Troubleshooting¶
This page lists common problems and their solutions.
Ollama¶
Ollama not running¶
Problem: Connection to local Ollama fails.
Solution:
# Check if Ollama is running
ollama list
# Start Ollama service
# macOS/Linux
ollama serve
# Systemd (Linux)
sudo systemctl start ollama
sudo systemctl status ollama
Model not found¶
Problem: Model is not available.
Solution:
# List installed models
ollama list
# Pull missing model
ollama pull llama3.2:1b
# Popular models
ollama pull llama3.2:3b
ollama pull llama3.2:1b
ollama pull mixtral:8x7b
Out of Memory (local Ollama)¶
Problem: Model is too large for available RAM.
Solution:
# Use a smaller model
client = LLMClient(api_choice="ollama", llm="llama3.2:1b") # ~1.3GB
# Or a quantized model
client = LLMClient(api_choice="ollama", llm="llama3.2:1b-q4_0") # Smaller
RAM Recommendations:
- < 4GB RAM: llama3.2:1b
- 4-8GB RAM: llama3.2:3b
- 8-16GB RAM: llama3.2:1b
- 16GB+ RAM: llama3.1:70b or larger
Ollama Cloud API Key missing¶
Problem: Ollama Cloud without API key.
Solution:
# Set Ollama Cloud API Key
export OLLAMA_API_KEY=your_api_key
# Or in secrets.env
echo "OLLAMA_API_KEY=your_api_key" >> secrets.env
Streaming¶
StreamingNotSupportedError¶
Problem: Streaming is not supported.
Solution:
from llm_client.exceptions import StreamingNotSupportedError
try:
for chunk in client.chat_completion_stream(messages):
print(chunk, end="")
except StreamingNotSupportedError:
# Fallback to normal completion
response = client.chat_completion(messages)
print(response)
Streaming freezes¶
Problem: Stream stops in the middle of the response.
Possible causes:
- Network issues
- Timeout
- API limit reached
Solution:
import time
# With timeout handling
chunks = []
try:
for chunk in client.chat_completion_stream(messages):
chunks.append(chunk)
print(chunk, end="", flush=True)
except Exception as e:
print(f"\nStreaming interrupted: {e}")
if chunks:
print(f"Partial response: {''.join(chunks)}")
Token Counting¶
tiktoken not available¶
Problem: Token counting without tiktoken.
Solution:
Workaround without tiktoken:
from llm_client import TokenCounter
# Automatically uses estimation
counter = TokenCounter()
token_count = counter.count_tokens(messages)

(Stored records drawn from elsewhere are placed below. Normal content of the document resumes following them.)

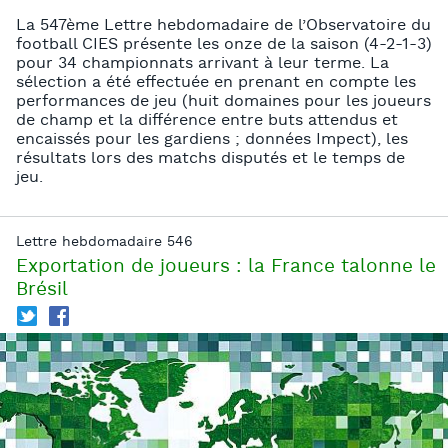
La 547ème Lettre hebdomadaire de l’Observatoire du
football CIES présente les onze de la saison (4-2-1-3)
pour 34 championnats arrivant à leur terme. La
sélection a été effectuée en prenant en compte les
performances de jeu (huit domaines pour les joueurs
de champ et la différence entre buts attendus et
encaissés pour les gardiens ; données Impect), les
résultats lors des matchs disputés et le temps de
jeu.
Lettre hebdomadaire 546
Exportation de joueurs : la France talonne le
Brésil
T
f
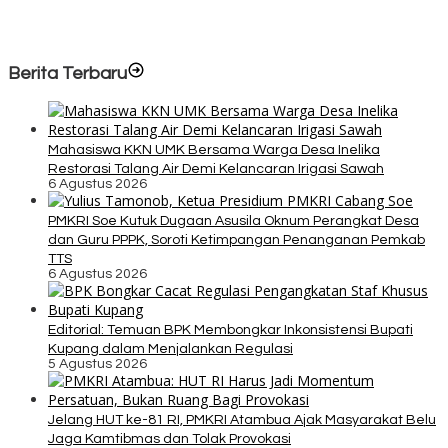
Berita Terbaru
Mahasiswa KKN UMK Bersama Warga Desa Inelika
Restorasi Talang Air Demi Kelancaran Irigasi Sawah
6 Agustus 2026
PMKRI Soe Kutuk Dugaan Asusila Oknum Perangkat Desa
dan Guru PPPK, Soroti Ketimpangan Penanganan Pemkab
TTS
6 Agustus 2026
Editorial: Temuan BPK Membongkar Inkonsistensi Bupati
Kupang dalam Menjalankan Regulasi
5 Agustus 2026
Jelang HUT ke-81 RI, PMKRI Atambua Ajak Masyarakat Belu
Jaga Kamtibmas dan Tolak Provokasi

print(f"Estimated tokens: {token_count}")
Incorrect Token Count¶
Problem: Token count deviates significantly.
Causes:
- Wrong model for encoding
- tiktoken not installed (estimation)
Solution:
# Specify correct model
token_count = client.count_tokens(messages, model="gpt-4o")
# For specific models
from llm_client import TokenCounter
counter = TokenCounter()
# GPT-4o
count = counter.count_tokens(messages, model="gpt-4o")
# GPT-3.5
count = counter.count_tokens(messages, model="gpt-3.5-turbo")
Async Issues¶
RuntimeError: Async methods not supported¶
Problem: Async methods on a sync client.
Solution:
# Create Async client
client = LLMClient(use_async=True)
# Use async methods
import asyncio
async def main():
response = await client.achat_completion(messages)
print(response)
asyncio.run(main())
Event loop is already running¶
Problem: Occurs in Jupyter/Colab.
Solution:
Async Provider not available¶
Problem: Import error for async_providers.
Solution:
Configuration Files¶
FileNotFoundError: Config file not found¶
Problem: Config file not found.
Solution:
from pathlib import Path
# Check path
config_path = Path("llm_config.yaml")
if not config_path.exists():
print(f"File not found: {config_path.absolute()}")
# Create template
from llm_client.config import generate_config_template
generate_config_template("llm_config.yaml")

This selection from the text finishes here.